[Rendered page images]
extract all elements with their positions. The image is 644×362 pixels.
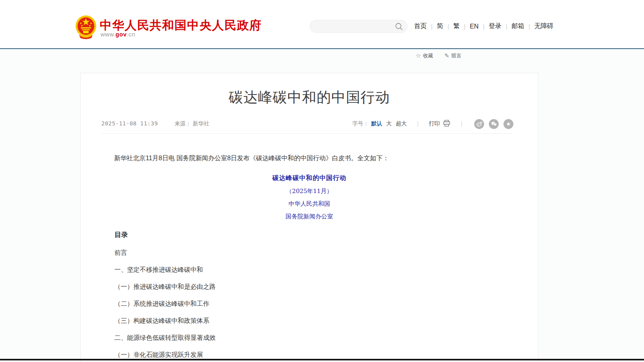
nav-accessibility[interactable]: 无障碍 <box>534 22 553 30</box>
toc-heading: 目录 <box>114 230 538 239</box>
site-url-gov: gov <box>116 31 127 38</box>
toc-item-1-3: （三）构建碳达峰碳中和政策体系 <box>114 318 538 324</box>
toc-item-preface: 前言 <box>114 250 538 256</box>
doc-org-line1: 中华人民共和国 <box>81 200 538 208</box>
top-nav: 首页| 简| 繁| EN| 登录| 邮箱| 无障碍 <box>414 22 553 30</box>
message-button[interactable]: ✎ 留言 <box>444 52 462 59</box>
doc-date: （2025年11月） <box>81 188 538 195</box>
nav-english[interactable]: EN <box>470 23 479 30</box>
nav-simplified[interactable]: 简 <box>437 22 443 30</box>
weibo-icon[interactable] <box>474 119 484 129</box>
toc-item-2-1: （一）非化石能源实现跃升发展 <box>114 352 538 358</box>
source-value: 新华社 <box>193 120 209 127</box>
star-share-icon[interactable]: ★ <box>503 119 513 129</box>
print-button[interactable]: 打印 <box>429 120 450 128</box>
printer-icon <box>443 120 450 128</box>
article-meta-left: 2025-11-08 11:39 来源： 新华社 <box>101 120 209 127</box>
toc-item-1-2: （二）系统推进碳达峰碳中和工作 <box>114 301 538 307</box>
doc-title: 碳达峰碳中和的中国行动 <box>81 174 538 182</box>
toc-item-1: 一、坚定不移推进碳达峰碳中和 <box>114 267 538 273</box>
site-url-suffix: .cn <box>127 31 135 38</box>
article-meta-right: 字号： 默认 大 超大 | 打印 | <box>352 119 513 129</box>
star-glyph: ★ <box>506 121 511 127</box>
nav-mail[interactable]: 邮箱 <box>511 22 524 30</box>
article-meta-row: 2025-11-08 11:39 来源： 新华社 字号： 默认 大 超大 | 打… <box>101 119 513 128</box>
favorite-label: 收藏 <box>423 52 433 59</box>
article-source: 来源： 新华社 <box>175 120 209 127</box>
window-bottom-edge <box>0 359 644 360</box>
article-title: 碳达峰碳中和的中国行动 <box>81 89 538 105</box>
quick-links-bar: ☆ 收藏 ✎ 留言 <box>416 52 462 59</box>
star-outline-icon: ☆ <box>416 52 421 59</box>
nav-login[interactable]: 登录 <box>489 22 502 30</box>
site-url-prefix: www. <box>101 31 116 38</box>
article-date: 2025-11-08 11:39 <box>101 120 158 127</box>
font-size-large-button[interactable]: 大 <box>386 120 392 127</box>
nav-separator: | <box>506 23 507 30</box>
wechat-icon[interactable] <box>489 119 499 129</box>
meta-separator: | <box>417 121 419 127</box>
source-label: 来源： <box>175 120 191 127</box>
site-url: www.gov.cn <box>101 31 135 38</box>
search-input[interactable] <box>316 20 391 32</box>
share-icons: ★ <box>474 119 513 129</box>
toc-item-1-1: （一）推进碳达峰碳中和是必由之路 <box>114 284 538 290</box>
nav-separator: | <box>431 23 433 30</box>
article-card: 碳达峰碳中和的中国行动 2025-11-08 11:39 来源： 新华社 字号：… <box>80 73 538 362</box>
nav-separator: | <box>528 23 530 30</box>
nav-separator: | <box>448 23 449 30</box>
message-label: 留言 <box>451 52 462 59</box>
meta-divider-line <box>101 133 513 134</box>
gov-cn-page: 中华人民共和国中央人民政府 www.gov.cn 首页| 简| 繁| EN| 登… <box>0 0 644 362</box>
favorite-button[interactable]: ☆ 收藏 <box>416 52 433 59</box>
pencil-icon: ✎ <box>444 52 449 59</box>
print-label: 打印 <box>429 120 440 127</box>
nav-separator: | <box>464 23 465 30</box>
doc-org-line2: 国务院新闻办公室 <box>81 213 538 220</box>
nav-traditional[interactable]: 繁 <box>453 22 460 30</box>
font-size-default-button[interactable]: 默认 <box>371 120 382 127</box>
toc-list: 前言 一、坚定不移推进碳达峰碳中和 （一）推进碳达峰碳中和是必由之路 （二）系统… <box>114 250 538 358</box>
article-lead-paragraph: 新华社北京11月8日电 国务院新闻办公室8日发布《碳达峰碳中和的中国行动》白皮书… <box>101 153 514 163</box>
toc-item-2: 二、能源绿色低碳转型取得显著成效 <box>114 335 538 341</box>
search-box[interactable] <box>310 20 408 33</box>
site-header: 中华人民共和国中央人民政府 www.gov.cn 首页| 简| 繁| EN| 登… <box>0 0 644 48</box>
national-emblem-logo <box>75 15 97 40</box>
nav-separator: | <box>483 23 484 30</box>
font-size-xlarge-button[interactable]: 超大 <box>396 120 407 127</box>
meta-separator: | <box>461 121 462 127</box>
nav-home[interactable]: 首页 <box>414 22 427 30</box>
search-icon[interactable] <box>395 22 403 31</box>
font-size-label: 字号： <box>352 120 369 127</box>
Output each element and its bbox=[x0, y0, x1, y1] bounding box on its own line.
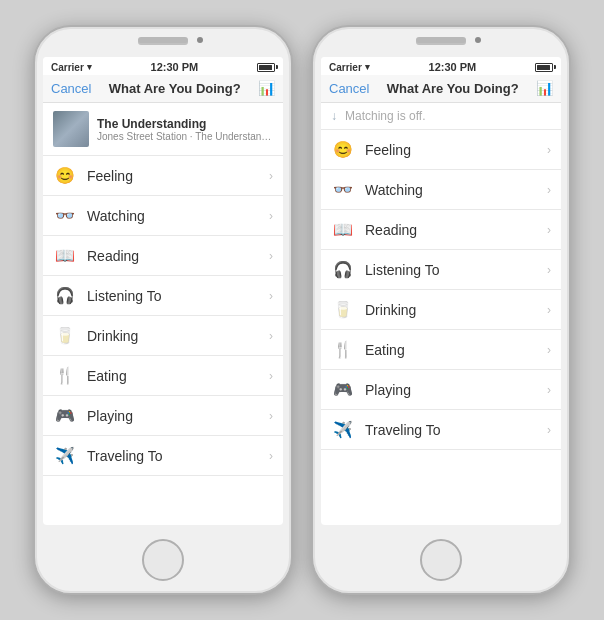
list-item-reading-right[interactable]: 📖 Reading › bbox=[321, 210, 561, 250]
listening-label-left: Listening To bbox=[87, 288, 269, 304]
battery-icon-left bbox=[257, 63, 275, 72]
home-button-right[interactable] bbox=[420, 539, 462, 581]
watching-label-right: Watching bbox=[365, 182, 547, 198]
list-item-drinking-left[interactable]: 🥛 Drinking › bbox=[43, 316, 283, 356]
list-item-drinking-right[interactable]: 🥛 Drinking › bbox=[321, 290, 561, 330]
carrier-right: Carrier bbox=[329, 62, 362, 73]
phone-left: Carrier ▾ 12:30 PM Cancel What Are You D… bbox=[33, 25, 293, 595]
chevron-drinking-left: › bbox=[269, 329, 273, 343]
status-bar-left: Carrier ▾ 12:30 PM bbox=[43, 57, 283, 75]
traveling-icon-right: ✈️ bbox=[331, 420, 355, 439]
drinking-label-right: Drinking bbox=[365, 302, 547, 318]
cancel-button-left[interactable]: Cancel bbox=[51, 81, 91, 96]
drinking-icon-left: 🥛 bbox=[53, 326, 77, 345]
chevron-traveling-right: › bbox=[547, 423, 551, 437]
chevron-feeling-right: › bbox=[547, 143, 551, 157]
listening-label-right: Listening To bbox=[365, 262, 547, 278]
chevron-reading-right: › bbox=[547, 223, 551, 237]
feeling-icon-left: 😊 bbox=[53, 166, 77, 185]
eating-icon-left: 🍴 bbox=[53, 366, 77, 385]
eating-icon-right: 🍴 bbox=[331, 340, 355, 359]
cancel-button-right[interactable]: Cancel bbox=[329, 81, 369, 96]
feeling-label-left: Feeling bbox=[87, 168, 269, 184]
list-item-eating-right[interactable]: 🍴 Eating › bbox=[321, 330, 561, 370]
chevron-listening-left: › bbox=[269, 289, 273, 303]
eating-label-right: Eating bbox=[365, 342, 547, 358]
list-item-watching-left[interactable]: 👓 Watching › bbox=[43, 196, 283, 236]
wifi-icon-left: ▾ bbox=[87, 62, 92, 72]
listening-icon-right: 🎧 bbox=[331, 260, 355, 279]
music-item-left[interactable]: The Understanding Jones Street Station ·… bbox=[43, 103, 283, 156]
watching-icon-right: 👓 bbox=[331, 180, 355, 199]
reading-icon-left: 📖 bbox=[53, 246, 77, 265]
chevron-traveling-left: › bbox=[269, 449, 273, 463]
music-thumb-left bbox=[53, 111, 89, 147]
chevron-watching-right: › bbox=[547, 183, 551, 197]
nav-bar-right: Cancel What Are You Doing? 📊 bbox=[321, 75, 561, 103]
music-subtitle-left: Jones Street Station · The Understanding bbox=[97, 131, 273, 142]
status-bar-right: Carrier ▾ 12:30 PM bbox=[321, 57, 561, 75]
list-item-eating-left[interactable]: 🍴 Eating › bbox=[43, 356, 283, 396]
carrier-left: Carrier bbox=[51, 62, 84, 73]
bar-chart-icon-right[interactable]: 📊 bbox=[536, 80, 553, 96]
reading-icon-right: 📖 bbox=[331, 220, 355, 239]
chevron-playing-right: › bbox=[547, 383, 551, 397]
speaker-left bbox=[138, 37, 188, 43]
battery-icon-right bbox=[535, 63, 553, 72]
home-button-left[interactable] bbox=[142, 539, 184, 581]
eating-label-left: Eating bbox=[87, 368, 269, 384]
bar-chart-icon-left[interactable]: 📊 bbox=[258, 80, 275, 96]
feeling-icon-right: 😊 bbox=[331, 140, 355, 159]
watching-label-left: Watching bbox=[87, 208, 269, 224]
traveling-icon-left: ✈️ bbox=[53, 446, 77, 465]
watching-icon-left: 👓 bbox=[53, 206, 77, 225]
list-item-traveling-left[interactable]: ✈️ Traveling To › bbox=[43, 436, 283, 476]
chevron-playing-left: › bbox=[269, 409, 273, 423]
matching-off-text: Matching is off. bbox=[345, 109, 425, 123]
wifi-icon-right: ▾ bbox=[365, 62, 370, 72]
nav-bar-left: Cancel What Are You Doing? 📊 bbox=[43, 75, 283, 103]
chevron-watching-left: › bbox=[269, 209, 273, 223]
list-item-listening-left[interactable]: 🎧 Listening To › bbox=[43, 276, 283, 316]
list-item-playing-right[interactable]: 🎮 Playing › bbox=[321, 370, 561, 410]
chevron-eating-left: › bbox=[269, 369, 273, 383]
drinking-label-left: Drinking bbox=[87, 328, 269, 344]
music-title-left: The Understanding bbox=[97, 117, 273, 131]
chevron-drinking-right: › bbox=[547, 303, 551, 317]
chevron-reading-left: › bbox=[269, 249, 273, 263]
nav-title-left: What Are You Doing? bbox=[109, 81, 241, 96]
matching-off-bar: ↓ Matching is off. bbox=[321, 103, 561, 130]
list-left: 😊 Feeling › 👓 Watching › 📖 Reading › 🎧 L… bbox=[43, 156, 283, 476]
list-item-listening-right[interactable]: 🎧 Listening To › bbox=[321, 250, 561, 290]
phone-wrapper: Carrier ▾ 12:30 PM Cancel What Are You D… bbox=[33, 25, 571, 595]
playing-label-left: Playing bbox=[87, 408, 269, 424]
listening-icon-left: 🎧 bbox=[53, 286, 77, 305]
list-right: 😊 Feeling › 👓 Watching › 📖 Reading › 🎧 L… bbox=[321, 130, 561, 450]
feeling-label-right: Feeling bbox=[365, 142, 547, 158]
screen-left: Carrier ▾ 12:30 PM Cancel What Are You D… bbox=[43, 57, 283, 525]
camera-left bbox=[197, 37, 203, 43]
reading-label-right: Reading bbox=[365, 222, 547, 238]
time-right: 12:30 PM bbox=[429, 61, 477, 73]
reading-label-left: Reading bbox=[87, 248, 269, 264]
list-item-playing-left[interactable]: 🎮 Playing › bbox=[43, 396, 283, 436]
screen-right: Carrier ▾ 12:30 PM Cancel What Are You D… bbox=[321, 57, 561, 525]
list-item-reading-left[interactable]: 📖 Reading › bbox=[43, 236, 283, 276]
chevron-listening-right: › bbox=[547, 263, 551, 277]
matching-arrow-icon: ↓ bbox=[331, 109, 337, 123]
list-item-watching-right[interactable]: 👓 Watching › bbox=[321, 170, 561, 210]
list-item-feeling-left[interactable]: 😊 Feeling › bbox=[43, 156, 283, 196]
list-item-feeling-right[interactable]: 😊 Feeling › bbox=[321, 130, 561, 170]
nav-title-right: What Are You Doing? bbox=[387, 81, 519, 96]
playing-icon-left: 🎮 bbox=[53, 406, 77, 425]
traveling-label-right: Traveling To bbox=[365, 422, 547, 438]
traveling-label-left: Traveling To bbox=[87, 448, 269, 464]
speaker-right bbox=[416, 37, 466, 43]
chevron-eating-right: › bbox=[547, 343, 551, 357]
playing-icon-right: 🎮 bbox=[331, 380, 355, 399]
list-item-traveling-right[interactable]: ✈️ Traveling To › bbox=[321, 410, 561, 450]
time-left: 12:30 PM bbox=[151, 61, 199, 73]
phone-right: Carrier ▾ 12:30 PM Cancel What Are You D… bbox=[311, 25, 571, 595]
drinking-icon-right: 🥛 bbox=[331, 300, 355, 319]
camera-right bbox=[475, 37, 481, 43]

[Work task] Copy here each line of the preceding records with "speaker" in it.

[Task response]
speaker-left bbox=[138, 37, 188, 43]
speaker-right bbox=[416, 37, 466, 43]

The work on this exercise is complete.